Even if a single-origin Colombian coffee bean harvest was roasted and ground in the same way as a batch from Ethiopia, a coffee connoisseur would be able to tell the difference. But the differences in the flavour notes and other characteristics of coffee varieties from around the world are not down to variations in individual genes, a study has found. Rather, they seem to be mainly the result of wholesale swapping, deletion and rearrangement of chromosomes.
The most complete sequencing yet of the genome of Coffea arabica has revealed that the ‘letters’ in the DNA strands differ only slightly between varieties. “If you look at single nucleotide variations, the levels as are anywhere from 10 to 100 times lower than any other species,” says Michele Morgante, a plant geneticist at the University of Udine, Italy, and an author of the study.
Morgante and his team used next-generation sequencing technology that can read DNA strands up to hundreds of thousands of base pairs in length without interruption and with greater accuracy than earlier technologies. The results are published today in Nature Communications1.
“With those type of technologies, it becomes much easier to assemble the genome and you can also assemble regions that were previously inaccessible,” says Morgante.
What’s in a brew?
Coffee’s genetic make-up is no trivial concern; 10 million tonnes of the crop were grown and sold in 2022–23. The coffee that we drink comes from two species: Coffea canephora, which is also known as robusta, and Coffea arabica, known as arabica. In many cases, beans from the two species are blended to make a brew. But the beans of single species are also roasted and sold. Overall, arabica beans represent around 56% of all coffee sold.
Most genetic variation in living organisms comes from hybridization with other species. However, that is a relatively rare event for C. arabica because it has more than two copies of each chromosome — a phenomenon called polyploidy. Coffea canephora has two copies of each chromosome, but C. arabica contains multiple copies. This makes it much more difficult for arabica to interbreed with other species.
As a result, C. arabica’s main source of single nucleotide variation is mutation, which occurs at a steady rate over time. However, the species is also relatively young, having formed as a hybrid of robusta and Coffea eugenioides — another coffee species that is not widely cultivated — within the past 50,000 years.

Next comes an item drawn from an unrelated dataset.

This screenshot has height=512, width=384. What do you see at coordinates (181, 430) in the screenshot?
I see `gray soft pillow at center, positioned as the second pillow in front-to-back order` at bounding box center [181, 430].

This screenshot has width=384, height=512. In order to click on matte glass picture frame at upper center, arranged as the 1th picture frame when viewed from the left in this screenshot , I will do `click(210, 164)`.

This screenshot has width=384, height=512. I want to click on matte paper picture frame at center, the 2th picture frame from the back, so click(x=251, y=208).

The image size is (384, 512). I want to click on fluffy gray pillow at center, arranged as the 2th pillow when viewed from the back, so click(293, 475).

“From that single plant, which has basically no variation, you create the whole species, and then the variation that you have is only the novel mutations that have occurred since that event,” Morgante says.
Despite this, there is substantial variation in the physical characteristics of the arabica coffee plant, including different flavour profiles in the beans and variations in disease resistance, says emeritus geneticist Juan Medrano at the UC Davis Coffee Center at the University of California, Davis. “We’re always talking about low variability at the DNA level, but there is variability at the structural level, at the chromosomal level, at the level of deletions … and insertions,” Medrano says.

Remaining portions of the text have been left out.